Scientific research has found numerous benefits of breastfeeding for the infant, showing that it provides advantages with regard to general health, growth, and development. But still there is a disagreement whether the breastfeeding directly improves children’s cognitive development. A new detailed study, led by Dr. Mandy Belfort, of Boston Children’s Hospital, and published in the JAMA Pediatrics journal, confirms that it does.
„Our results support a causal relationship of breastfeeding duration with receptive language and verbal and nonverbal intelligence later in life“ – claim the authors of this longitude study of more than 1 300 mothers and their babies. Their study demonstrates that the longer breastfeeding duration is the impact on the vocabulary and intelligence test scores is greater (each month of breastfeeding boosted a 0.3-point increase in intelligence by age 3 and 0.5-point increase by age 7). Additionally, the results demonstrated that the impact was largest when babies were breastfed exclusively for the first six months, which is a recommendation of all relevant health organizations in the world.
The study as well suggested that maternal diet during lactation has some effects on child cognition: children of the women who consumed 2 or more servings of fish per week had better results on the test that measures the visual motor abilities at age 3.
This study is also significant because the researchers controlled variables like parental intelligence, income, employment and education, which showed not to be of importance for the demonstrated effect of breastfeeding and its duration on children’s cognitive development.

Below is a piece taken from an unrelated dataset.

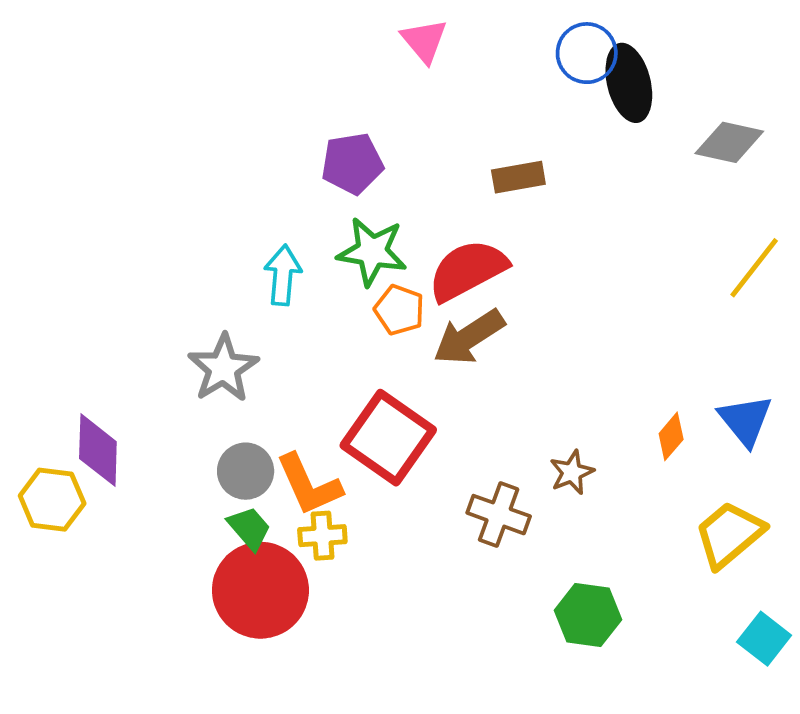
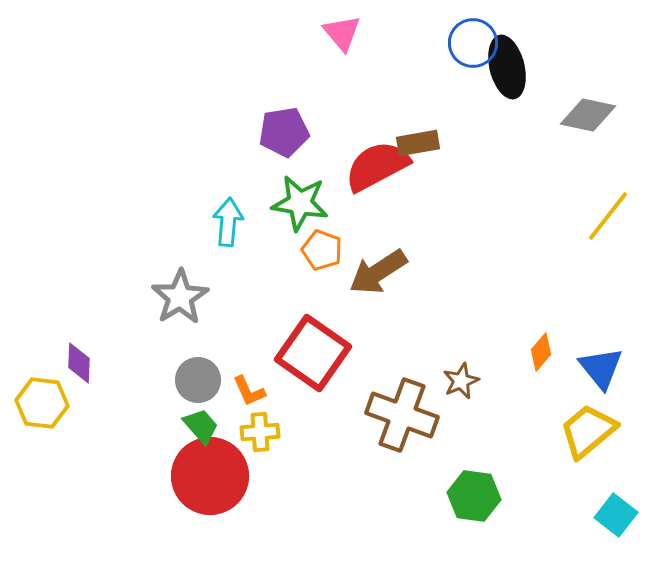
red semicircle: (468, 270) -> (377, 166), moved
blue triangle: (745, 420) -> (601, 368), moved
purple diamond: (98, 450) -> (79, 363), size x0.7
orange L-shape: (309, 485) -> (249, 391), size x0.6
brown cross: (499, 515) -> (402, 415), size x1.4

But, often breastfeeding is not easy, especially exclusively and on baby’s demand, in particular for working moms. The CDC (Centers for Disease Control and Prevention) Breastfeeding Report Card from 2012. shows that breastfeeding rates are rising continually. But even though that almost 80% of mothers starts breastfeeding, a minority continues (47% breastfeed their infants through 6 months of age and only 25% through 12 months of age), and merely 16% of children are being breastfed exclusively for the first 6 months. Additionally, rates are significantly lower for African-American infants. Based on these statistics one can conclude that the majority of mothers want to breastfeed their babies, but have difficulties to maintain that practice. The need for support on various levels is obvious.
The Secretary of United States Department of Health and Human Services, Kathleen Sebelius, recognized it and she calls to action: “More and more mothers are breastfeeding every year… every mother in our nation deserves information, guidance, and support with this decision from her family and friends, the community where she lives, the health professionals on whom she relies, and her employer.”